There Not mites mate.. Thats just ryan and his Lame Sense of humour.


----------



## brigo (Oct 1, 2009)

If you dont mind me asking, did he have anymore?

Thanks mate!


----------



## gecko-mad (Oct 1, 2009)

awesome gecko


----------



## ryanharvey1993 (Oct 1, 2009)

they are gecko mites, its not my sense of humor, they arnt gonna do any harm


----------



## ryanharvey1993 (Oct 1, 2009)

I may be wrong just look at them through a microscope it is nothing to panic about at all, never seen a leaf tail without them :lol:

by the way, nice gecko, I wouldnt mind getting a pair either.

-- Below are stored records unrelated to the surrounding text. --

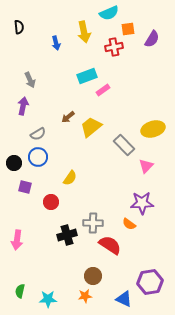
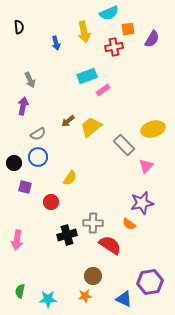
brown arrow: moved 4 px down
purple star: rotated 10 degrees counterclockwise
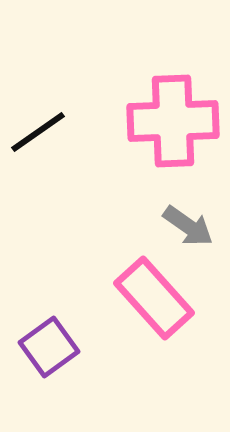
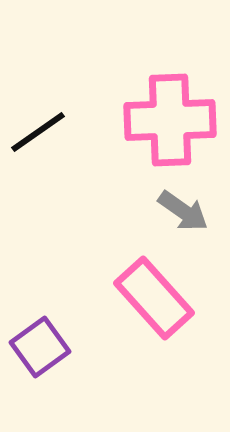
pink cross: moved 3 px left, 1 px up
gray arrow: moved 5 px left, 15 px up
purple square: moved 9 px left
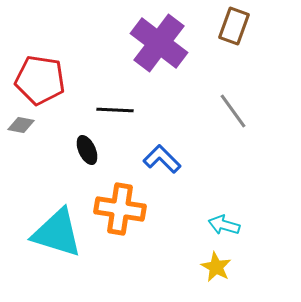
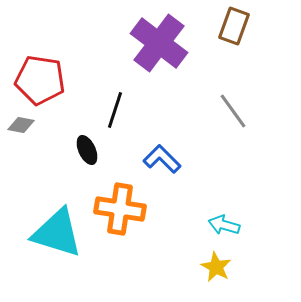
black line: rotated 75 degrees counterclockwise
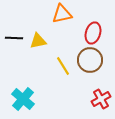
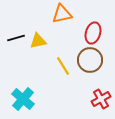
black line: moved 2 px right; rotated 18 degrees counterclockwise
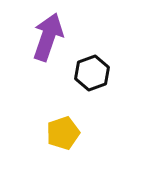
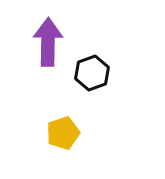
purple arrow: moved 5 px down; rotated 18 degrees counterclockwise
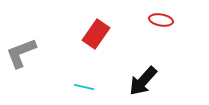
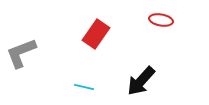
black arrow: moved 2 px left
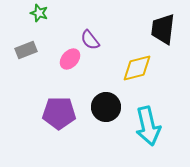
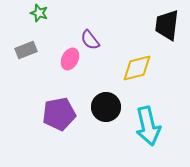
black trapezoid: moved 4 px right, 4 px up
pink ellipse: rotated 15 degrees counterclockwise
purple pentagon: moved 1 px down; rotated 12 degrees counterclockwise
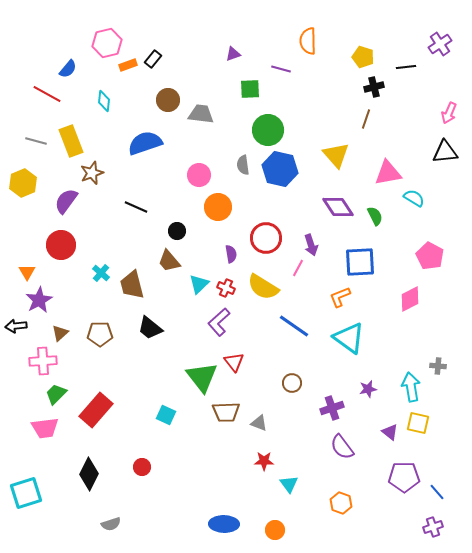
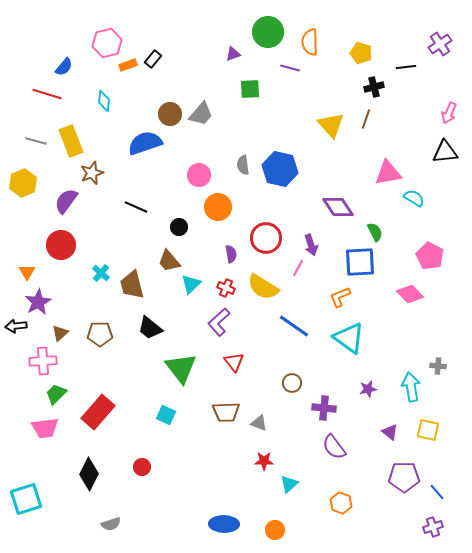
orange semicircle at (308, 41): moved 2 px right, 1 px down
yellow pentagon at (363, 57): moved 2 px left, 4 px up
blue semicircle at (68, 69): moved 4 px left, 2 px up
purple line at (281, 69): moved 9 px right, 1 px up
red line at (47, 94): rotated 12 degrees counterclockwise
brown circle at (168, 100): moved 2 px right, 14 px down
gray trapezoid at (201, 114): rotated 124 degrees clockwise
green circle at (268, 130): moved 98 px up
yellow triangle at (336, 155): moved 5 px left, 30 px up
green semicircle at (375, 216): moved 16 px down
black circle at (177, 231): moved 2 px right, 4 px up
cyan triangle at (199, 284): moved 8 px left
pink diamond at (410, 299): moved 5 px up; rotated 72 degrees clockwise
purple star at (39, 300): moved 1 px left, 2 px down
green triangle at (202, 377): moved 21 px left, 9 px up
purple cross at (332, 408): moved 8 px left; rotated 25 degrees clockwise
red rectangle at (96, 410): moved 2 px right, 2 px down
yellow square at (418, 423): moved 10 px right, 7 px down
purple semicircle at (342, 447): moved 8 px left
cyan triangle at (289, 484): rotated 24 degrees clockwise
cyan square at (26, 493): moved 6 px down
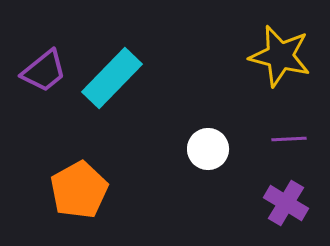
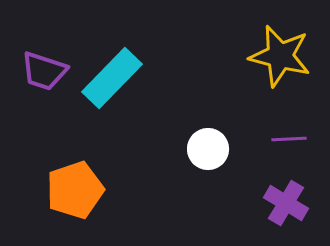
purple trapezoid: rotated 57 degrees clockwise
orange pentagon: moved 4 px left; rotated 10 degrees clockwise
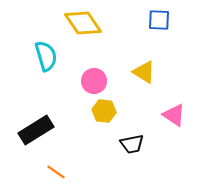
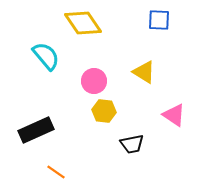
cyan semicircle: rotated 24 degrees counterclockwise
black rectangle: rotated 8 degrees clockwise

also, other animals wont catch them, I got a rescue gecko, phyllurus platurus a few years ago, it had a few, none of my other animals ever got it, treat the gecko anyway, unless you like orange dots


----------



## Serpentes (Oct 1, 2009)

Stranger said:


> There Not mites mate.. Thats just ryan and his Lame Sense of humour.


You are the funny one.

That gecko has mega-mites. They are peculiar to leaf-tails but I'd treat them for the sake of the geckoes. The mite casings are even on your fingertips in one pic (unless that's sand?).


----------



## TURBO8 (Oct 2, 2009)

Serpentes said:


> You are the funny one.
> 
> That gecko has mega-mites. They are peculiar to leaf-tails but I'd treat them for the sake of the geckoes. The mite casings are even on your fingertips in one pic (unless that's sand?).


 

Thats the sand from the enclosure on my hands  , ill give them a quick spray of TOD and see how i go from there !


----------



## TURBO8 (Oct 2, 2009)

ryanharvey1993 said:


> I may be wrong just look at them through a microscope it is nothing to panic about at all, never seen a leaf tail without them :lol:
> 
> by the way, nice gecko, I wouldnt mind getting a pair either.
> 
> also, other animals wont catch them, I got a rescue gecko, phyllurus platurus a few years ago, it had a few, none of my other animals ever got it, treat the gecko anyway, unless you like orange dots


 
Cheers Ryan , it hard to find much info on the Phyllurus platuras as they arent a commonly kept gecko in captivity , the breeded had another Male he was contemplating on selling , he was a little reluctant on selling me these ones as he said he only managed to hatch 3 of the 12 eggs from his adults and the take roughly 90+ days to hatch , ill give him a buzz and find out if you like ! Thanks again . Pete


----------



## spongebob (Oct 2, 2009)

TURBO8 said:


> Thats the sand from the enclosure on my hands  , ill give them a quick spray of TOD and see how i go from there !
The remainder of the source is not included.